Amazon’s announcement that it is now selling 114 ebooks for every 100 print editions in the UK represents a turning point for reading and for the book industry.
The announcement coincides with the second anniversary of the release of the Kindle ebook reader in the UK. So, it’s possible that there is a certain element of gloss being added to numbers. But the fact remains that this is a milestone, and one that didn’t take long to achieve compared to other markets. (According to Amazon, the same penetration of ebooks took four years to achieve in the US.)
It represents a real success for Amazon’s ereader, the Kindle. But the success was only possible because it’s the right technology at the right time. Switching to ebooks right now is actually good for your reading.
My experience is based on three months of reading ebooks on a Kindle Touch, and if my conversion from print to ebook format is in any way typical, then paper formats are on the slide towards being a footnote in the history of reading – on the shelf next to papyrus and one shelf up from stone tablets.
Until recently, I was a borderline Luddite when it came to ebooks and ereaders. I like books, the feel of them, and the smell and the look. I like the way you can just peel a book open and start reading, or flick backwards and forwards through it. I won’t start on the topic of browsing in bookshops – there’s nothing like a trip to Blackwell’s in Oxford, or any of the major branches of Waterstones.
But the strengths of the printed book format are also it’s weaknesses. The delivery of a work of fiction from the mind of an author through staggeringly complex and inefficient publishing and distribution methods all the way to the reader is a process that crying out for change. Ebooks, tied to delivery mechanisms like the Kindle store, are an irreversible step, and the rate of change can only accelerate.
So, what is it that makes ebooks good for your reading?
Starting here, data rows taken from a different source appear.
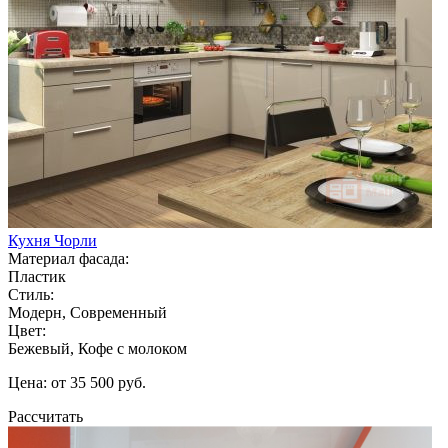
Кухня Чорли
Материал фасада:
Пластик
Стиль:
Модерн, Современный
Цвет:
Бежевый, Кофе с молоком
Цена: от 35 500 руб.
Рассчитать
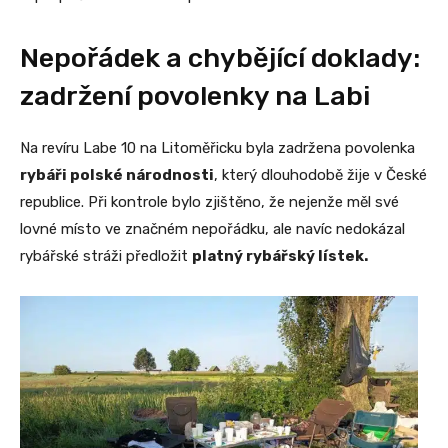
Nepořádek a chybějící doklady:
zadržení povolenky na Labi
Na revíru Labe 10 na Litoměřicku byla zadržena povolenka
rybáři polské národnosti
, který dlouhodobě žije v České
republice. Při kontrole bylo zjištěno, že nejenže měl své
lovné místo ve značném nepořádku, ale navíc nedokázal
rybářské stráži předložit
platný rybářský lístek.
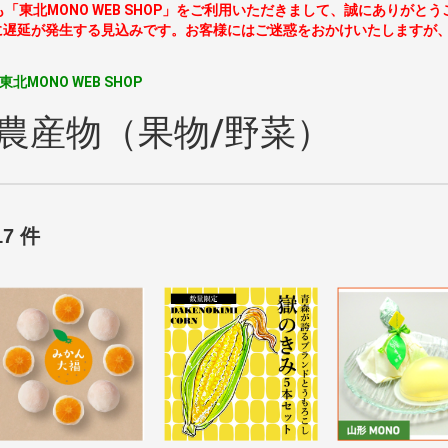
も「東北MONO WEB SHOP」をご利用いただきまして、誠にありがと
に遅延が発生する見込みです。お客様にはご迷惑をおかけいたしますが
東北MONO WEB SHOP
●農産物（果物/野菜）
17 件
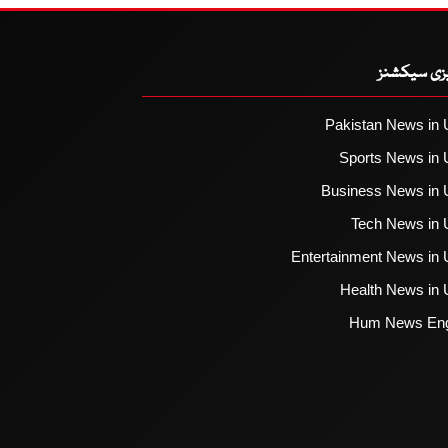
یزی سیکشنز
Pakistan News in 
Sports News in 
Business News in 
Tech News in 
Entertainment News in 
Health News in 
Hum News Eng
Here’s a selection of reasons:
1. Ebooks are available in almost endless variety
There are limits to the number of titles a bookshop can hold. That’s just not the case with ebook formats. The choice of what is available is now up to the reader; the gatekeeping roles played by publishers and booksellers are greatly diminished. There are pluses and minuses to this – limiting choice can be a very useful service. But on the whole, its a good thing that this is passing to the reader.
2. Downloading means you can have it now.
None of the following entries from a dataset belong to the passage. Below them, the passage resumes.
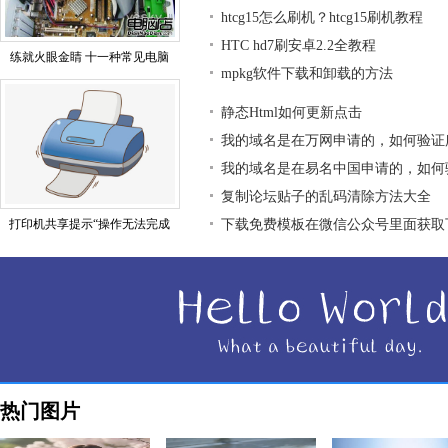
htcg15怎么刷机？htcg15刷机教程
HTC hd7刷安卓2.2全教程
练就火眼金睛 十一种常见电脑
mpkg软件下载和卸载的方法
静态Html如何更新点击
我的域名是在万网申请的，如何验证
我的域名是在易名中国申请的，如何
复制论坛贴子的乱码清除方法大全
打印机共享提示“操作无法完成
下载免费模板在微信公众号里面获取
热门图片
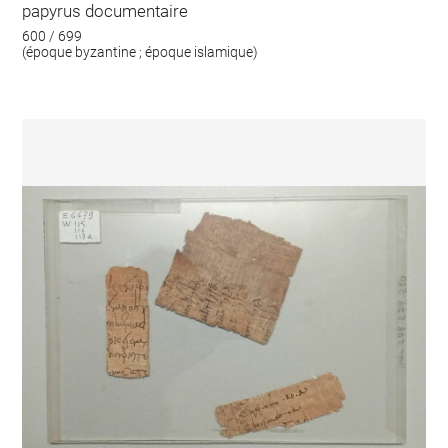
papyrus documentaire
600 / 699
(époque byzantine ; époque islamique)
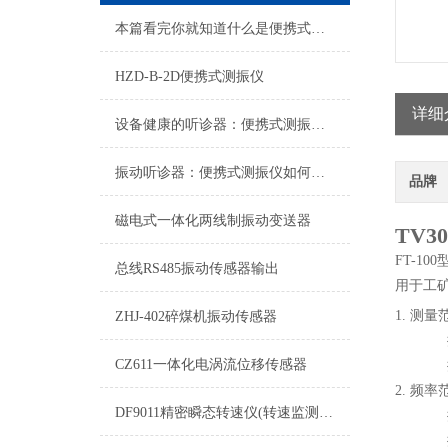
本篇看完你就知道什么是便携式测振仪了
HZD-B-2D便携式测振仪
详细
设备健康的听诊器：便携式测振仪选购指南
振动听诊器：便携式测振仪如何为设备健康与预测性维护赋能？
品牌
磁电式一体化两线制振动变送器
TV
FT-
总线RS485振动传感器输出
用于工
1. 测量
ZHJ-402碎煤机振动传感器
振动速度
CZ611一体化电涡流位移传感器
振动位移
2. 频率
DF9011精密瞬态转速仪(转速监测仪)说明书
振动速
振动位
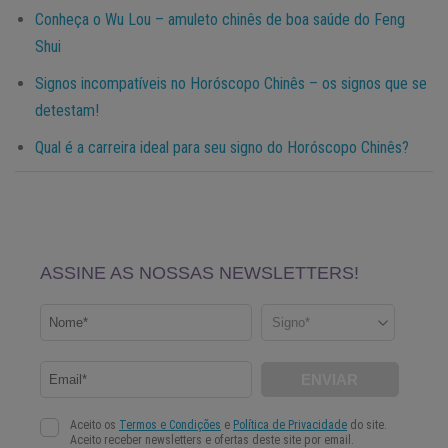
Conheça o Wu Lou – amuleto chinês de boa saúde do Feng
Shui
Signos incompatíveis no Horóscopo Chinês – os signos que se
detestam!
Qual é a carreira ideal para seu signo do Horóscopo Chinês?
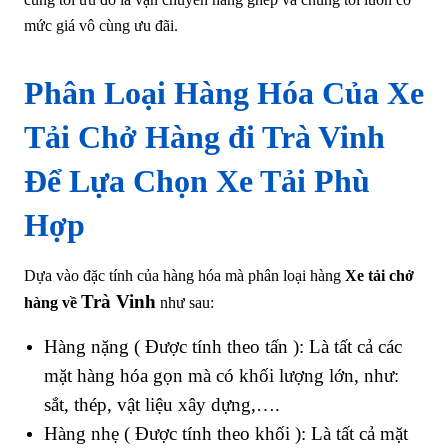
mức giá vô cùng ưu đãi.
Phân Loại Hàng Hóa Của Xe
Tải Chở Hàng đi Trà Vinh
Để Lựa Chọn Xe Tải Phù
Hợp
Dựa vào đặc tính của hàng hóa mà phân loại hàng
Xe tải chở
Trà Vinh
hàng về
như sau:
Hàng nặng ( Được tính theo tấn ): Là tất cả các
mặt hàng hóa gọn mà có khối lượng lớn, như:
sắt, thép, vật liệu xây dựng,….
Hàng nhẹ ( Được tính theo khối ): Là tất cả mặt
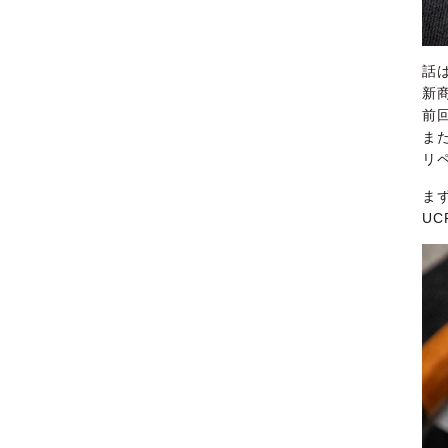
話
新
前
ま
リ
ま
UC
Ebooks download in seconds. By comparison, if you don’t live near a bookshop, you have to wait days for the physical equivalent. This is going to change the way that we read. When you decide on what you want, it’s there ready to start by the time you’ve boiled the kettle. Free samples are instantly available too, which is so much better than standing in the bookshop trying too decide what to buy.
3. Ebooks come in a plain vanilla wrapper
At first, the lack of distinguishing covers seemed like a major problem. But the more ereading I’ve done, the less this has come to worry me. It’s the words that matter, and e-ink readers like the Kindle Touch deliver them up in a consistent format.
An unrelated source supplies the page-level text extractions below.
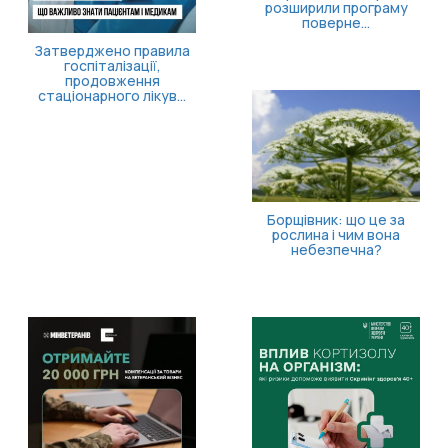
розширили програму
поверне...
Затверджено правила
госпіталізації,
продовження
стаціонарного лікув...
Борщівник: що це за
рослина і чим вона
небезпечна?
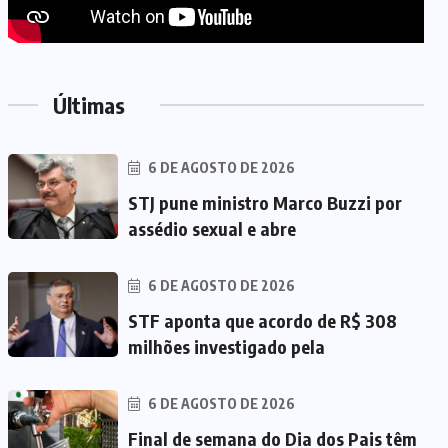
Últimas
6 DE AGOSTO DE 2026
STJ pune ministro Marco Buzzi por
assédio sexual e abre
6 DE AGOSTO DE 2026
STF aponta que acordo de R$ 308
milhões investigado pela
6 DE AGOSTO DE 2026
Final de semana do Dia dos Pais têm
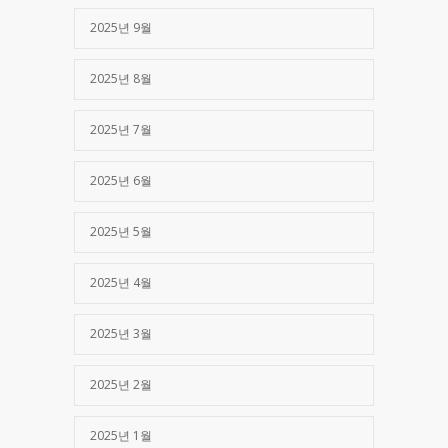
2025년 9월
2025년 8월
2025년 7월
2025년 6월
2025년 5월
2025년 4월
2025년 3월
2025년 2월
2025년 1월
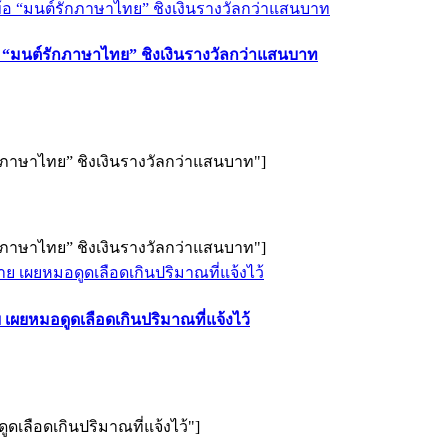
อ “มนต์รักภาษาไทย” ชิงเงินรางวัลกว่าแสนบาท
ักภาษาไทย” ชิงเงินรางวัลกว่าแสนบาท"]
ักภาษาไทย” ชิงเงินรางวัลกว่าแสนบาท"]
เผยหมอดูดเลือดเกินปริมาณที่แจ้งไว้
ดเลือดเกินปริมาณที่แจ้งไว้"]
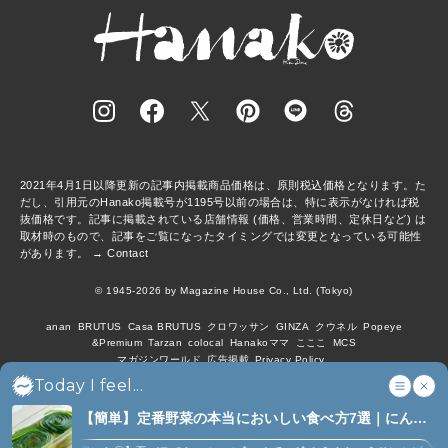
2021年4月1日以降更新の記事内掲載商品価格は、原則税込価格となります。た
だし、引用元のHanako掲載号が1195号以前の場合は、特に表示がなければ税
抜価格です。記事に掲載されている店舗情報 (価格、営業時間、定休日など) は
取材時のもので、記事をご覧になったタイミングでは変更となっている可能性
があります。 →
Contact
© 1945-2026 by Magazine House Co., Ltd. (Tokyo)
anan
BRUTUS
Casa BRUTUS
クロワッサン
GINZA
クウネル
Popeye
&Premium
Tarzan
colocal
Hanakoママ
こここ
MCS
マガジンワールド
広告掲載
Privacy Policy
Today I feel...
【簡単】定番野菜の本当においしい食べ方7選｜にんじ
ん、ジャガイモ、ピーマンなど (7)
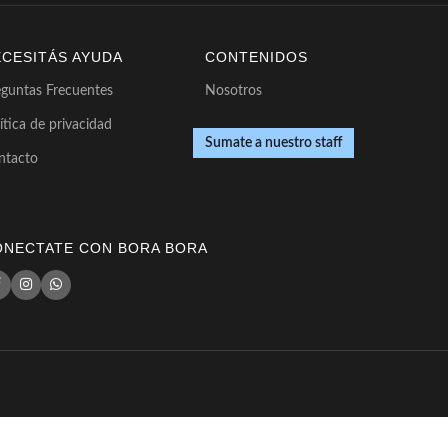
ECESITÁS AYUDA
CONTENIDOS
eguntas Frecuentes
Nosotros
ítica de privacidad
Sumate a nuestro staff
ntacto
ONECTATE CON BORA BORA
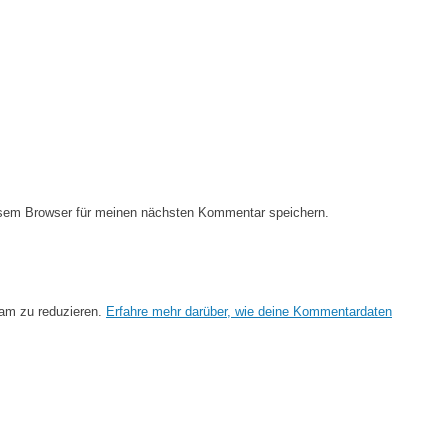
esem Browser für meinen nächsten Kommentar speichern.
am zu reduzieren.
Erfahre mehr darüber, wie deine Kommentardaten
4. Ebooks are available to read anywhere, anytime.
So long as you have a source of light, an e-ink reader performs as well, or better than paper format. Screens are easy to read from, and have the ability to increase font size. E-ink readers like the Kindle Touch are light and portable. It’s easy to hold an ereader with one hand, which is not always true of larger print format books.
You no longer have to rigourously limit your reading matter when you’re on the move. No more choosing which two books to take on holiday. How many ebooks would you have to pack before you reached the 20kg luggage limit?
5. More space around the house.
There are hundreds of books in my house. They’re everywhere, and they seem to be breeding. For some time, lack of shelf space has been a growing problem. We will still buy physical books there is a title we really want to keep. But thanks to ebooks, storage requirements are going to peak and slowly decline.
6. Ereaders change your reading habits.
Based on the experience of the last three months, I am going to read more, and read more widely that I did with physical books. There are two additional factors at play:
I’ve read several classics in the last few months that I would not have read in paper format – who knew that Jane Austen was so good?
I’ve found some good free books or low priced books by new authors who are self-publishing their work.